• [DIRECTIONS]:
All entries below must be given again exactly as they stand.

• [Transcribed page contents]:
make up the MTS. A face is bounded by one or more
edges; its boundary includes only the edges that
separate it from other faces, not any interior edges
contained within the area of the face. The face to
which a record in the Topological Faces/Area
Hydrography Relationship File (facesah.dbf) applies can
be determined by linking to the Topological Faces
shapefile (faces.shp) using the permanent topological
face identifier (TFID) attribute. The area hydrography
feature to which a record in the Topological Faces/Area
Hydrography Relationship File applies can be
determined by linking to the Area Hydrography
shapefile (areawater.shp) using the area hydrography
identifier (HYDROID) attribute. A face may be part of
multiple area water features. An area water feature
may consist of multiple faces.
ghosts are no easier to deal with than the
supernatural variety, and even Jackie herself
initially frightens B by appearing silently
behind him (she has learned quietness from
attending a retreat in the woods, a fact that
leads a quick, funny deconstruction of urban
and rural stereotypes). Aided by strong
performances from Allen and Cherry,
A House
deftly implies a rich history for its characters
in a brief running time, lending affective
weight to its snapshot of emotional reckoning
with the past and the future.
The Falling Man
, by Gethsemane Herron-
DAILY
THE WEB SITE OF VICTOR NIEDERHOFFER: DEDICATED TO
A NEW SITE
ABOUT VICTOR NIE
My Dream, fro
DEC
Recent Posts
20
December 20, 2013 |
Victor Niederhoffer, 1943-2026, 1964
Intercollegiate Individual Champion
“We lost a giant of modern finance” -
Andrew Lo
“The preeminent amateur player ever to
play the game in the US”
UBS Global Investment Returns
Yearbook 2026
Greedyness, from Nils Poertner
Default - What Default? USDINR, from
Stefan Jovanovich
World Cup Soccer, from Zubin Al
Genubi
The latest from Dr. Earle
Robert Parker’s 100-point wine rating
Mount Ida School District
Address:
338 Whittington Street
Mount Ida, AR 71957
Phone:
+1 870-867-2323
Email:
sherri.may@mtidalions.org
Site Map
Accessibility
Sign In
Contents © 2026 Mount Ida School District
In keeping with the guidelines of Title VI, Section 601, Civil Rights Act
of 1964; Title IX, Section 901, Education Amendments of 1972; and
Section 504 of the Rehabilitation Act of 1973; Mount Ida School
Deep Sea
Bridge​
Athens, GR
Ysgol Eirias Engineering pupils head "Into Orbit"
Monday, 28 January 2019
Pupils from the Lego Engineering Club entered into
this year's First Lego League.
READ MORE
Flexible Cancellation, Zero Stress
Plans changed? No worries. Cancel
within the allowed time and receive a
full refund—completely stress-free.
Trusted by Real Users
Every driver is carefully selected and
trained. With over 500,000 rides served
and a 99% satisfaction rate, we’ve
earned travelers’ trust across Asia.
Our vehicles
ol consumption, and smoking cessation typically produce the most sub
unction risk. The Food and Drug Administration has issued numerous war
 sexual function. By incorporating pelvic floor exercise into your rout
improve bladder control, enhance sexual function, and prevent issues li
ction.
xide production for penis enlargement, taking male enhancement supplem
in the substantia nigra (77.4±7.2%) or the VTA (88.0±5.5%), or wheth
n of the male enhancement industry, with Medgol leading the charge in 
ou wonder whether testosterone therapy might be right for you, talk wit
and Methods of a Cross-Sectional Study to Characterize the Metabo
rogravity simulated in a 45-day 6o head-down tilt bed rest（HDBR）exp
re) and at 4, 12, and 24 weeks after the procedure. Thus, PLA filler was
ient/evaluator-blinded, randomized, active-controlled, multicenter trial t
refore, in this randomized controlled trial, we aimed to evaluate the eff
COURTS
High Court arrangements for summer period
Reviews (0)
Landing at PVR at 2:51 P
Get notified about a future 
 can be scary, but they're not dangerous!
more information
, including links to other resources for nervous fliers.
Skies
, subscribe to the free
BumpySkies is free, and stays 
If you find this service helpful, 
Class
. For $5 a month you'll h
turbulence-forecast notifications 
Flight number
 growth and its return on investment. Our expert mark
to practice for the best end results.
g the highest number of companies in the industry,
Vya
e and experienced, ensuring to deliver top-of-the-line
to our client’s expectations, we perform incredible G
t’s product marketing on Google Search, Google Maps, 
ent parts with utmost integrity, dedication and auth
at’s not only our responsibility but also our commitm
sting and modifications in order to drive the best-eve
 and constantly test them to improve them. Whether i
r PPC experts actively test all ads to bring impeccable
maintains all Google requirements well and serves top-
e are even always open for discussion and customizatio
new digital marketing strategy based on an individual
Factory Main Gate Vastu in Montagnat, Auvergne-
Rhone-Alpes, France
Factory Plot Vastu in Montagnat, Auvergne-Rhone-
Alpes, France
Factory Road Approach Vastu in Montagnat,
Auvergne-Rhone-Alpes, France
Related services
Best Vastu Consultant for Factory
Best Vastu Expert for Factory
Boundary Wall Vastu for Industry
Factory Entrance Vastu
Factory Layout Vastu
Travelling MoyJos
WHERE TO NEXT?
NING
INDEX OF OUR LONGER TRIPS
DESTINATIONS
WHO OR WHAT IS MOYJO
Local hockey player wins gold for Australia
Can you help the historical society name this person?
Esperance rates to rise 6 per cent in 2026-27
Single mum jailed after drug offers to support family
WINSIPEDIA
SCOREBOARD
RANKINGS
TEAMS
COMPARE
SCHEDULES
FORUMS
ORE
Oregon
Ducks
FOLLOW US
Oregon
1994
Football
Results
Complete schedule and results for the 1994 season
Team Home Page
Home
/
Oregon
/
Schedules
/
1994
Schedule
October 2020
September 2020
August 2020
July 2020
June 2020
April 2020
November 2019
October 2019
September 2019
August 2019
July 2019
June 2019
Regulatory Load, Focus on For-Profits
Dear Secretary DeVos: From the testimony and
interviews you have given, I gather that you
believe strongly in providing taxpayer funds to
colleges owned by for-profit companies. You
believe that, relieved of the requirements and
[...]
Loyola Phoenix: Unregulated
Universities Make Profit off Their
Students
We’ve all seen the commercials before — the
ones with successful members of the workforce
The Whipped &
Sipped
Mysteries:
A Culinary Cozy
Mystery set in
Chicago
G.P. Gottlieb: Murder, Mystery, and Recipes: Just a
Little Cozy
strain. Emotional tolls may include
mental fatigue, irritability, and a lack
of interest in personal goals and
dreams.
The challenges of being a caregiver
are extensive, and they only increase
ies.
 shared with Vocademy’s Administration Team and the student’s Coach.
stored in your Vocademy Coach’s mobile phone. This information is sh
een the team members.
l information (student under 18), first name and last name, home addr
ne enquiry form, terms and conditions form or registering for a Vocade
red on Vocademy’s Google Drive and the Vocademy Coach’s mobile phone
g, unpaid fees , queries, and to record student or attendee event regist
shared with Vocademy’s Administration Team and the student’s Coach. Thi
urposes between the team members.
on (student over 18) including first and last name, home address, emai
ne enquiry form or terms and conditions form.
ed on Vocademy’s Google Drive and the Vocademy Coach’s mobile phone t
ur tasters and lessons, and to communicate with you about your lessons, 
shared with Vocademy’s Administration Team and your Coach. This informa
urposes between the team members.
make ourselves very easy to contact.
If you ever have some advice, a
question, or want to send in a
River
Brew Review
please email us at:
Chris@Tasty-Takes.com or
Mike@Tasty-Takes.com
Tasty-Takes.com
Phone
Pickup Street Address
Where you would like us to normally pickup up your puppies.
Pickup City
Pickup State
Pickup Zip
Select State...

• [EXERCISE RESPONSE]:
make up the MTS. A face is bounded by one or more
edges; its boundary includes only the edges that
separate it from other faces, not any interior edges
contained within the area of the face. The face to
which a record in the Topological Faces/Area
Hydrography Relationship File (facesah.dbf) applies can
be determined by linking to the Topological Faces
shapefile (faces.shp) using the permanent topological
face identifier (TFID) attribute. The area hydrography
feature to which a record in the Topological Faces/Area
Hydrography Relationship File applies can be
determined by linking to the Area Hydrography
shapefile (areawater.shp) using the area hydrography
identifier (HYDROID) attribute. A face may be part of
multiple area water features. An area water feature
may consist of multiple faces.
ghosts are no easier to deal with than the
supernatural variety, and even Jackie herself
initially frightens B by appearing silently
behind him (she has learned quietness from
attending a retreat in the woods, a fact that
leads a quick, funny deconstruction of urban
and rural stereotypes). Aided by strong
performances from Allen and Cherry,
A House
deftly implies a rich history for its characters
in a brief running time, lending affective
weight to its snapshot of emotional reckoning
with the past and the future.
The Falling Man
, by Gethsemane Herron-
DAILY
THE WEB SITE OF VICTOR NIEDERHOFFER: DEDICATED TO
A NEW SITE
ABOUT VICTOR NIE
My Dream, fro
DEC
Recent Posts
20
December 20, 2013 |
Victor Niederhoffer, 1943-2026, 1964
Intercollegiate Individual Champion
“We lost a giant of modern finance” -
Andrew Lo
“The preeminent amateur player ever to
play the game in the US”
UBS Global Investment Returns
Yearbook 2026
Greedyness, from Nils Poertner
Default - What Default? USDINR, from
Stefan Jovanovich
World Cup Soccer, from Zubin Al
Genubi
The latest from Dr. Earle
Robert Parker’s 100-point wine rating
Mount Ida School District
Address:
338 Whittington Street
Mount Ida, AR 71957
Phone:
+1 870-867-2323
Email:
sherri.may@mtidalions.org
Site Map
Accessibility
Sign In
Contents © 2026 Mount Ida School District
In keeping with the guidelines of Title VI, Section 601, Civil Rights Act
of 1964; Title IX, Section 901, Education Amendments of 1972; and
Section 504 of the Rehabilitation Act of 1973; Mount Ida School
Deep Sea
Bridge​
Athens, GR
Ysgol Eirias Engineering pupils head "Into Orbit"
Monday, 28 January 2019
Pupils from the Lego Engineering Club entered into
this year's First Lego League.
READ MORE
Flexible Cancellation, Zero Stress
Plans changed? No worries. Cancel
within the allowed time and receive a
full refund—completely stress-free.
Trusted by Real Users
Every driver is carefully selected and
trained. With over 500,000 rides served
and a 99% satisfaction rate, we’ve
earned travelers’ trust across Asia.
Our vehicles
ol consumption, and smoking cessation typically produce the most sub
unction risk. The Food and Drug Administration has issued numerous war
 sexual function. By incorporating pelvic floor exercise into your rout
improve bladder control, enhance sexual function, and prevent issues li
ction.
xide production for penis enlargement, taking male enhancement supplem
in the substantia nigra (77.4±7.2%) or the VTA (88.0±5.5%), or wheth
n of the male enhancement industry, with Medgol leading the charge in 
ou wonder whether testosterone therapy might be right for you, talk wit
and Methods of a Cross-Sectional Study to Characterize the Metabo
rogravity simulated in a 45-day 6o head-down tilt bed rest（HDBR）exp
re) and at 4, 12, and 24 weeks after the procedure. Thus, PLA filler was
ient/evaluator-blinded, randomized, active-controlled, multicenter trial t
refore, in this randomized controlled trial, we aimed to evaluate the eff
COURTS
High Court arrangements for summer period
Reviews (0)
Landing at PVR at 2:51 P
Get notified about a future 
 can be scary, but they're not dangerous!
more information
, including links to other resources for nervous fliers.
Skies
, subscribe to the free
BumpySkies is free, and stays 
If you find this service helpful, 
Class
. For $5 a month you'll h
turbulence-forecast notifications 
Flight number
 growth and its return on investment. Our expert mark
to practice for the best end results.
g the highest number of companies in the industry,
Vya
e and experienced, ensuring to deliver top-of-the-line
to our client’s expectations, we perform incredible G
t’s product marketing on Google Search, Google Maps, 
ent parts with utmost integrity, dedication and auth
at’s not only our responsibility but also our commitm
sting and modifications in order to drive the best-eve
 and constantly test them to improve them. Whether i
r PPC experts actively test all ads to bring impeccable
maintains all Google requirements well and serves top-
e are even always open for discussion and customizatio
new digital marketing strategy based on an individual
Factory Main Gate Vastu in Montagnat, Auvergne-
Rhone-Alpes, France
Factory Plot Vastu in Montagnat, Auvergne-Rhone-
Alpes, France
Factory Road Approach Vastu in Montagnat,
Auvergne-Rhone-Alpes, France
Related services
Best Vastu Consultant for Factory
Best Vastu Expert for Factory
Boundary Wall Vastu for Industry
Factory Entrance Vastu
Factory Layout Vastu
Travelling MoyJos
WHERE TO NEXT?
NING
INDEX OF OUR LONGER TRIPS
DESTINATIONS
WHO OR WHAT IS MOYJO
Local hockey player wins gold for Australia
Can you help the historical society name this person?
Esperance rates to rise 6 per cent in 2026-27
Single mum jailed after drug offers to support family
WINSIPEDIA
SCOREBOARD
RANKINGS
TEAMS
COMPARE
SCHEDULES
FORUMS
ORE
Oregon
Ducks
FOLLOW US
Oregon
1994
Football
Results
Complete schedule and results for the 1994 season
Team Home Page
Home
/
Oregon
/
Schedules
/
1994
Schedule
October 2020
September 2020
August 2020
July 2020
June 2020
April 2020
November 2019
October 2019
September 2019
August 2019
July 2019
June 2019
Regulatory Load, Focus on For-Profits
Dear Secretary DeVos: From the testimony and
interviews you have given, I gather that you
believe strongly in providing taxpayer funds to
colleges owned by for-profit companies. You
believe that, relieved of the requirements and
[...]
Loyola Phoenix: Unregulated
Universities Make Profit off Their
Students
We’ve all seen the commercials before — the
ones with successful members of the workforce
The Whipped &
Sipped
Mysteries:
A Culinary Cozy
Mystery set in
Chicago
G.P. Gottlieb: Murder, Mystery, and Recipes: Just a
Little Cozy
strain. Emotional tolls may include
mental fatigue, irritability, and a lack
of interest in personal goals and
dreams.
The challenges of being a caregiver
are extensive, and they only increase
ies.
 shared with Vocademy’s Administration Team and the student’s Coach.
stored in your Vocademy Coach’s mobile phone. This information is sh
een the team members.
l information (student under 18), first name and last name, home addr
ne enquiry form, terms and conditions form or registering for a Vocade
red on Vocademy’s Google Drive and the Vocademy Coach’s mobile phone
g, unpaid fees , queries, and to record student or attendee event regist
shared with Vocademy’s Administration Team and the student’s Coach. Thi
urposes between the team members.
on (student over 18) including first and last name, home address, emai
ne enquiry form or terms and conditions form.
ed on Vocademy’s Google Drive and the Vocademy Coach’s mobile phone t
ur tasters and lessons, and to communicate with you about your lessons, 
shared with Vocademy’s Administration Team and your Coach. This informa
urposes between the team members.
make ourselves very easy to contact.
If you ever have some advice, a
question, or want to send in a
River
Brew Review
please email us at:
Chris@Tasty-Takes.com or
Mike@Tasty-Takes.com
Tasty-Takes.com
Phone
Pickup Street Address
Where you would like us to normally pickup up your puppies.
Pickup City
Pickup State
Pickup Zip
Select State...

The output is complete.